Eric LaRue blickte auf und erschrak dabei. Er fühlte den Schweiß auf seiner Stirn stehen. Kalten Angstschweiß. Eine Sekunde lang überraschte es ihn, noch am Leben zu sein, dann wusste er, dass er eingenickt gewesen war und geträumt hatte. Es war nicht das erste Mal, dass ihm das passierte. Nachts fand er oft keinen Schlaf. Dafür überkam es ihn dann am Tag.
"Hey, aufwachen! Du hast Besuch!"
Jetzt erst war LaRue richtig wach. Er rieb sich die Augen und hörte den Gefängniswärter vor sich hin murmeln. "Verdammter Nigger!", knirschte es unter seinem ungepflegten buschigen Schnurrbart hindurch, auf dessen Haaren er immer herum kaute, wenn er Langeweile empfand.
LaRue kannte ihn.
Der Kerl hieß McBride, war in seinem Job ziemlich fett geworden und mochte niemanden, dessen Haut auch nur eine winzige Nuance dunkler war, als seine eigene.

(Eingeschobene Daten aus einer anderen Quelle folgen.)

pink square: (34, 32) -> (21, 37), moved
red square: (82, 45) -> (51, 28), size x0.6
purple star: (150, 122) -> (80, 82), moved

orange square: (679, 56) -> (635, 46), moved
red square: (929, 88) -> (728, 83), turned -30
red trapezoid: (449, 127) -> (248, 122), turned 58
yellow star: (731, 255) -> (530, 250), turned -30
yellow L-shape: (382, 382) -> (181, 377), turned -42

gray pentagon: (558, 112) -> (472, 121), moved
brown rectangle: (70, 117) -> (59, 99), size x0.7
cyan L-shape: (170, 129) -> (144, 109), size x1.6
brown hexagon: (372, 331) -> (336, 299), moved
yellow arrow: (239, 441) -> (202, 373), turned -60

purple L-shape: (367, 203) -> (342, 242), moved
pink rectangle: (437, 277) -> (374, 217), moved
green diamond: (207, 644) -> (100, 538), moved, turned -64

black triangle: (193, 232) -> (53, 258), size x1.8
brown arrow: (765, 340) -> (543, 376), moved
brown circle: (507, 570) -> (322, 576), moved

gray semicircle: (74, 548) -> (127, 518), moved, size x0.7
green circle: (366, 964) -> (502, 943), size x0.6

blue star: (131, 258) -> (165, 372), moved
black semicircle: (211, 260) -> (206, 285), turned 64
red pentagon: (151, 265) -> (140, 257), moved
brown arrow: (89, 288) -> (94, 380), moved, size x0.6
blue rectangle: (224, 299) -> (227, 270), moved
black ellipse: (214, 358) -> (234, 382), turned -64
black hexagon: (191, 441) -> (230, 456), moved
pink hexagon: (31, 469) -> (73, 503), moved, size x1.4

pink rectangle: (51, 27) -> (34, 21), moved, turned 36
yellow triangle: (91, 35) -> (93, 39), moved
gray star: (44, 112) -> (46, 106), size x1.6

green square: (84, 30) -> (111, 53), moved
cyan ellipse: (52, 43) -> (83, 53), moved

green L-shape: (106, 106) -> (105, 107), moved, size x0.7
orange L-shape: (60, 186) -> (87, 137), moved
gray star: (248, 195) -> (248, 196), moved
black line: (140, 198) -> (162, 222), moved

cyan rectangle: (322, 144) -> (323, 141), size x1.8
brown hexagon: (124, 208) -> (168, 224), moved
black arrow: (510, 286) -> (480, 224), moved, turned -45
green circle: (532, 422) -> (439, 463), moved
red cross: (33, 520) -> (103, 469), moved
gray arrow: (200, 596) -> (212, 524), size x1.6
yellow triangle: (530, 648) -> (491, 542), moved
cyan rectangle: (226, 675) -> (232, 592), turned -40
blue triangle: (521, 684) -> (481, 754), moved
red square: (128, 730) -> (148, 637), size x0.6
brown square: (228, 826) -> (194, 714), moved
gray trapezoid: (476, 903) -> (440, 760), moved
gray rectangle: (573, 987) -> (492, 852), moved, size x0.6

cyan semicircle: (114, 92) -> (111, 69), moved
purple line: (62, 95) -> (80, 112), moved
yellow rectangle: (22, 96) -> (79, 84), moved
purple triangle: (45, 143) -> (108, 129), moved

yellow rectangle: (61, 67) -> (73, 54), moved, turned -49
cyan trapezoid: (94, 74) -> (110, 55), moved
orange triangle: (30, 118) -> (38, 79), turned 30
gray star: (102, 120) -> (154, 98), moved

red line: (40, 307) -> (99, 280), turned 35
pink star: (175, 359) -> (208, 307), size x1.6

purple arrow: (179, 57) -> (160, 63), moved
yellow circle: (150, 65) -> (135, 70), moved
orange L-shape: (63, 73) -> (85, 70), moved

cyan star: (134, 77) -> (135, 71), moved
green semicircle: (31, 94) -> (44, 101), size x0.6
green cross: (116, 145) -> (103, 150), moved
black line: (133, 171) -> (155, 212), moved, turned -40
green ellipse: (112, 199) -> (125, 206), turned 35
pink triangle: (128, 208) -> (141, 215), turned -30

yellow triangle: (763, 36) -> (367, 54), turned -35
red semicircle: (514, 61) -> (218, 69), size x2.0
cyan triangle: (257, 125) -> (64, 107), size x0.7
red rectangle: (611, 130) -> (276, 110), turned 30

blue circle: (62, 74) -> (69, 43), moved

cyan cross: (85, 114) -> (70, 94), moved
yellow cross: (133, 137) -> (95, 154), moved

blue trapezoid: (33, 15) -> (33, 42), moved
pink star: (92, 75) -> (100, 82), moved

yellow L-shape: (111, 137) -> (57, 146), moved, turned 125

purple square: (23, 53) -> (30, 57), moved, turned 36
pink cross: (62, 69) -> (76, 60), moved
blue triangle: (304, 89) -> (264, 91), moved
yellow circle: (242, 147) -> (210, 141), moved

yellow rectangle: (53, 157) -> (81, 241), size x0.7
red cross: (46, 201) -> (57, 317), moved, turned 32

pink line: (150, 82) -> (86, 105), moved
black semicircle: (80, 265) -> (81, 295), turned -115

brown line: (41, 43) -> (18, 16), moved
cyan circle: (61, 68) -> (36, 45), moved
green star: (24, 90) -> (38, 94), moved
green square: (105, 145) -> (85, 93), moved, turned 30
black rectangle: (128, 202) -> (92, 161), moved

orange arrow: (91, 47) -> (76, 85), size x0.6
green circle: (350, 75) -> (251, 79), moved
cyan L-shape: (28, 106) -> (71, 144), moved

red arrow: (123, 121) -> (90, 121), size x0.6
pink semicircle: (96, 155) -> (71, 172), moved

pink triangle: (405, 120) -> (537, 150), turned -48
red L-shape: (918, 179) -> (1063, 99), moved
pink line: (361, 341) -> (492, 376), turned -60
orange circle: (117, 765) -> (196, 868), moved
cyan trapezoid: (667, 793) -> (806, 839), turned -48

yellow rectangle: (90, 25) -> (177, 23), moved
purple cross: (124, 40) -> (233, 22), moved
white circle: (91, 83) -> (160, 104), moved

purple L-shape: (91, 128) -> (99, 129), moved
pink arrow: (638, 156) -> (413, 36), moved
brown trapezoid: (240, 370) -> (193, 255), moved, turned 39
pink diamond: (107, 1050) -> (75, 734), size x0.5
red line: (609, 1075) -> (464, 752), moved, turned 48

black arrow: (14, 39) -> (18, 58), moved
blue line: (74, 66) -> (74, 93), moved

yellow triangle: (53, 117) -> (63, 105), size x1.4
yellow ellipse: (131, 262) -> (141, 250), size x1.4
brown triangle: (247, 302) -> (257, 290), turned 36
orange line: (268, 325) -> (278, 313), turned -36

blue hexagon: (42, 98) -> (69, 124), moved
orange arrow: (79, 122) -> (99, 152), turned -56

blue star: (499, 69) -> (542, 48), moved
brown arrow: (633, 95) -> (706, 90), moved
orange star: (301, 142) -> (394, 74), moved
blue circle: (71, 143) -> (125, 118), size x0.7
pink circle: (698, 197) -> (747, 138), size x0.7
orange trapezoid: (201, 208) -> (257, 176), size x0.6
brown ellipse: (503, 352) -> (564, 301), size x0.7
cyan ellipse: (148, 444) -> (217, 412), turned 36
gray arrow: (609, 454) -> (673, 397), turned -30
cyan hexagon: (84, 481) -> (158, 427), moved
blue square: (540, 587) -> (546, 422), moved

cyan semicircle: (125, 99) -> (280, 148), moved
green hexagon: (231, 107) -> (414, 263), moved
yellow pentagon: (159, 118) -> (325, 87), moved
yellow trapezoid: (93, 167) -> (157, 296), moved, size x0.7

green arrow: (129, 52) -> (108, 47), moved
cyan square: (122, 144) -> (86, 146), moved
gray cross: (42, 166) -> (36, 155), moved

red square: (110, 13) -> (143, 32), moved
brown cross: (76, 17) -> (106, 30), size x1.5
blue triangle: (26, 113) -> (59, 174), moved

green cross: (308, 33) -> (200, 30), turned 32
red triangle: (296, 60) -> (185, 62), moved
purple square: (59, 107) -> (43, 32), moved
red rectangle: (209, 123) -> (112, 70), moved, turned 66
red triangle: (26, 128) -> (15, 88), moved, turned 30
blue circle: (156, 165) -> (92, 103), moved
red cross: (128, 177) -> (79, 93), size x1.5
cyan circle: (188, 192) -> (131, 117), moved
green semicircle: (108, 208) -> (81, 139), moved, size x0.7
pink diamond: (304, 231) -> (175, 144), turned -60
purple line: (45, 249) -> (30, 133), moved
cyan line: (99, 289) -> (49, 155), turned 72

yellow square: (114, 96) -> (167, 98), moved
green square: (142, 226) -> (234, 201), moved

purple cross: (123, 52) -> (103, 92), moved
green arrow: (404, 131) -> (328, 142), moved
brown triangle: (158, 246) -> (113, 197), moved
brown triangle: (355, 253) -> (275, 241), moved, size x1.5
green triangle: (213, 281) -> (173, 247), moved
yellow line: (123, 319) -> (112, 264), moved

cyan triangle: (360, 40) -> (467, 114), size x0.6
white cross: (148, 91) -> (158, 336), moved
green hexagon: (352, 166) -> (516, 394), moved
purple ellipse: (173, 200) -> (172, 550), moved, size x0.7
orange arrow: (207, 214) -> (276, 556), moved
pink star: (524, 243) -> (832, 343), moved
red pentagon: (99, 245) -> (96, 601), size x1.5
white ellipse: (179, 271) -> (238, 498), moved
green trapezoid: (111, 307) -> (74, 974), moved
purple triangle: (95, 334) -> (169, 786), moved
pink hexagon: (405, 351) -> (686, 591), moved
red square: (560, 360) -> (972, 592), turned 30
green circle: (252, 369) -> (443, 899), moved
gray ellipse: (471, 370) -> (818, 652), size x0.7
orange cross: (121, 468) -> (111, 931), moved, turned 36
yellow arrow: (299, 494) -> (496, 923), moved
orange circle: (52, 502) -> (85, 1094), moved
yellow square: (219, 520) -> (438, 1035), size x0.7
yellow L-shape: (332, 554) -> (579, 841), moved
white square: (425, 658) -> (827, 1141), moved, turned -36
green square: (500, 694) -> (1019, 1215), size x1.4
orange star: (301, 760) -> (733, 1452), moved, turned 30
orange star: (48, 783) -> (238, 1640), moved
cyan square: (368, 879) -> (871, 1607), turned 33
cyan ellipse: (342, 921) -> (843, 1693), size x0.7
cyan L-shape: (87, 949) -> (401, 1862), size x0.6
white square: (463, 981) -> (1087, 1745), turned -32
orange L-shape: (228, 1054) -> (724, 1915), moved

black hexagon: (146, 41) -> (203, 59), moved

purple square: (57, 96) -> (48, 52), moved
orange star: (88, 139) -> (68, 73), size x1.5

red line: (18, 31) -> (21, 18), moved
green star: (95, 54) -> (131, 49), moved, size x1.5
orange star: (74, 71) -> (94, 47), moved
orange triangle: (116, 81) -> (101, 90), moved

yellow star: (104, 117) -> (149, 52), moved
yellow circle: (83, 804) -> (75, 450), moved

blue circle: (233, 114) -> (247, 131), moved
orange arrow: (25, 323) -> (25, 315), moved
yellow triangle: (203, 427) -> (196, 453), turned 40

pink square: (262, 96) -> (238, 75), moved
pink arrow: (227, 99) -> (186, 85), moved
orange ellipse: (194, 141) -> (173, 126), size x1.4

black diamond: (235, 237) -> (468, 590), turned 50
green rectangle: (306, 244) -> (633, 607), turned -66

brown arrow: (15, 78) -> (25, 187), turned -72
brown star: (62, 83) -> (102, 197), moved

Eric LaRue streckte die Handgelenke durch die Gitterstäbe. Eine Sekunde später waren sie zusammengekettet.
McBride drehte den Schlüssel herum, die Zellentür sprang auf und dann führte er den Gefangenen vor sich her. Es ging durch mehrere weitere stark gesicherte Durchgänge.
"Es ist dein Bruder, dieser Winkeladvokat, der dich sehen will", brummte McBride. Er grinste über das formlose Gesicht, aber davon konnte LaRue nichts sehen. "Ich hoffe er hat schlechte Nachrichten für dich! Jemand wie du, der sich an 'ner weißen Frau vergreift, gehört hingerichtet! Und zwar unverzüglich, ohne Aufschub und Revision und den ganzen Unsinn!" McBride zuckte die breiten Schultern und schob Eric LaRue in den Besuchsraum.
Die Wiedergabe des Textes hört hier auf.